El perfume de las ganas lo he
dejado para los días grandes, esos en los que vienes a mi casa y acampamos en
el sofá un domingo tarde cualquiera: yo con el pijama y tú entre mis brazos.
Vuelta de 180º, de camino a la
casilla de salida, con arañazos en la espalda y unos cuantos pesares sobre los
hombros. Tu dolor en mis sienes y tus manos en mis senos.
Miedo a la oscuridad si no me
alumbran tus ojos, si no te enciendes un cigarro con el fuego de mi mirada. Si
no me saco las entrañas y te muestro que son de verdad, que yo también estoy
hecha de carne. Que me pinchan y sangro, que me duelen los desgarros.
Maúllo, en un intento encarnizado
de volverme púrpura; de encender tu botón de fe.
Con la necesidad de hacer una
receta con nuestros secretos. De añadir un poco de “tu cabeza recostada en mi
pecho” y de “tus manos quitando mis medias”, sazonado con “las caricias de tus
manos” y emplatado en “la cama perfecta con dosel”.
He empezado a llover con previsiones de que voy a desbordar.

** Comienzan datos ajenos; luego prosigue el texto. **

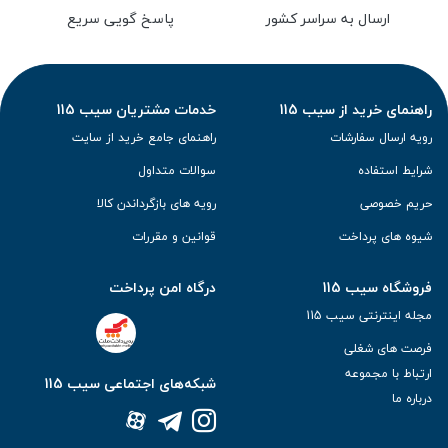
ارسال به سراسر کشور
پاسخ گویی سریع
راهنمای خرید از سیب 115
خدمات مشتریان سیب 115
رویه ارسال سفارشات
راهنمای جامع خرید از سایت
شرایط استفاده
سوالات متداول
حریم خصوصی
رویه های بازگرداندن کالا
شیوه های پرداخت
قوانین و مقررات
فروشگاه سیب 115
درگاه امن پرداخت
مجله اینترنتی سیب 115
فرصت های شغلی
ارتباط با مجموعه
شبکه‌های اجتماعی سیب 115
درباره ما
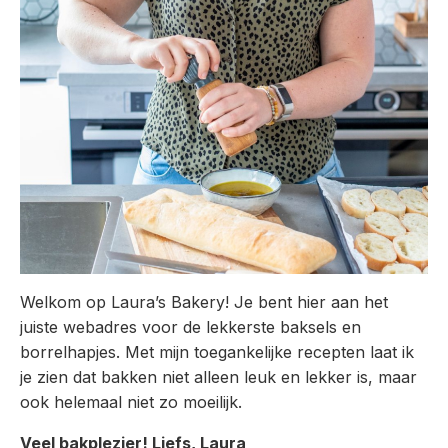
Welkom op Laura’s Bakery! Je bent hier aan het
juiste webadres voor de lekkerste baksels en
borrelhapjes. Met mijn toegankelijke recepten laat ik
je zien dat bakken niet alleen leuk en lekker is, maar
ook helemaal niet zo moeilijk.
Veel bakplezier! Liefs, Laura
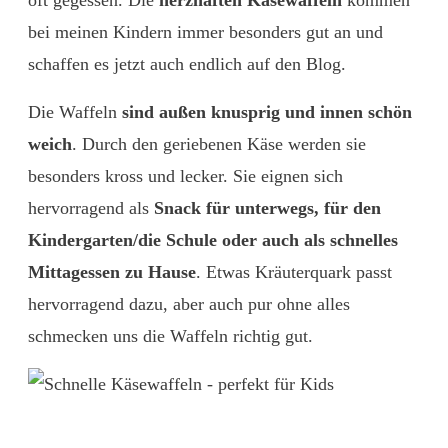
oft gegessen. Die
herzhaften Käsewaffeln
kommen
bei meinen Kindern immer besonders gut an und
schaffen es jetzt auch endlich auf den Blog.
Die Waffeln
sind außen knusprig und innen schön
weich
. Durch den geriebenen Käse werden sie
besonders kross und lecker. Sie eignen sich
hervorragend als
Snack für unterwegs, für den
Kindergarten/die Schule oder auch als schnelles
Mittagessen zu Hause
. Etwas Kräuterquark passt
hervorragend dazu, aber auch pur ohne alles
schmecken uns die Waffeln richtig gut.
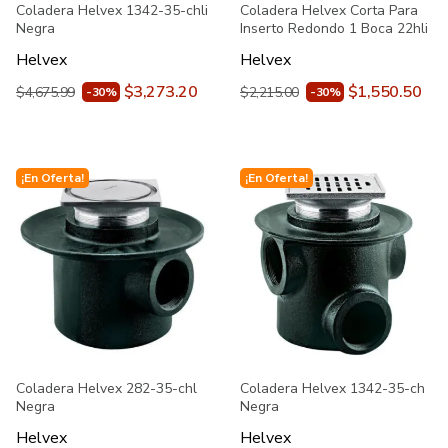
Coladera Helvex 1342-35-chli
Coladera Helvex Corta Para
Negra
Inserto Redondo 1 Boca 22hli
Helvex
Helvex
$3,273.20
$1,550.50
$4,675.99
$2,215.00
-30%
-30%
¡En Oferta!
¡En Oferta!
Coladera Helvex 282-35-chl
Coladera Helvex 1342-35-ch
Negra
Negra
Helvex
Helvex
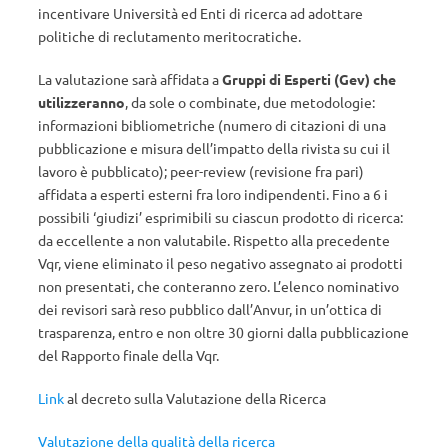
incentivare Università ed Enti di ricerca ad adottare
politiche di reclutamento meritocratiche.
La valutazione sarà affidata a
Gruppi di Esperti (Gev) che
utilizzeranno
, da sole o combinate, due metodologie:
informazioni bibliometriche (numero di citazioni di una
pubblicazione e misura dell’impatto della rivista su cui il
lavoro è pubblicato); peer-review (revisione fra pari)
affidata a esperti esterni fra loro indipendenti. Fino a 6 i
possibili ‘giudizi’ esprimibili su ciascun prodotto di ricerca:
da eccellente a non valutabile. Rispetto alla precedente
Vqr, viene eliminato il peso negativo assegnato ai prodotti
non presentati, che conteranno zero. L’elenco nominativo
dei revisori sarà reso pubblico dall’Anvur, in un’ottica di
trasparenza, entro e non oltre 30 giorni dalla pubblicazione
del Rapporto finale della Vqr.
Link
al decreto sulla Valutazione della Ricerca
Valutazione della qualità della ricerca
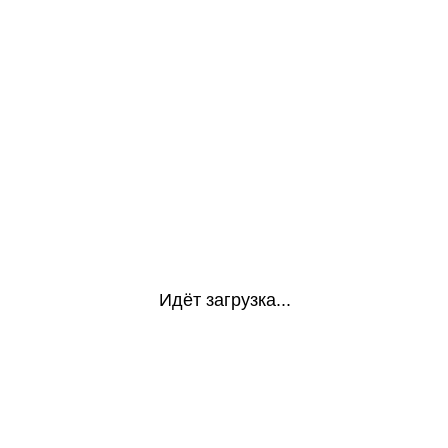
Идёт загрузка...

Tú ponte a salvo, vayamos a que cuando explote te lleve conmigo, te termine cansando y aburriendo; termine destruyendo tu última muralla.
Tú ponte a salvo, que se prevé vendaval de sentimientos. Que por el horizonte viene un huracán de sensaciones desmedidas con la intención de llevarnos por delante, de dejarnos sin respiración y unir más lo que ya estaba unido.
Vaya pronóstico meteorológico. Qué ganas tengo de que llegue esa tormenta.
Ven, deja las llaves puestas y entra por la ventana, que te voy a enseñar el mapa de isobaras que se nos viene encima. Que lo tengo pintado en las sábanas de la cama; el borrador en la almohada.
Ven, que se me ha perdido el tango entre las botellas de vino, que se me sale el deseo del pecho y va, con todo propósito, hacia tus labios.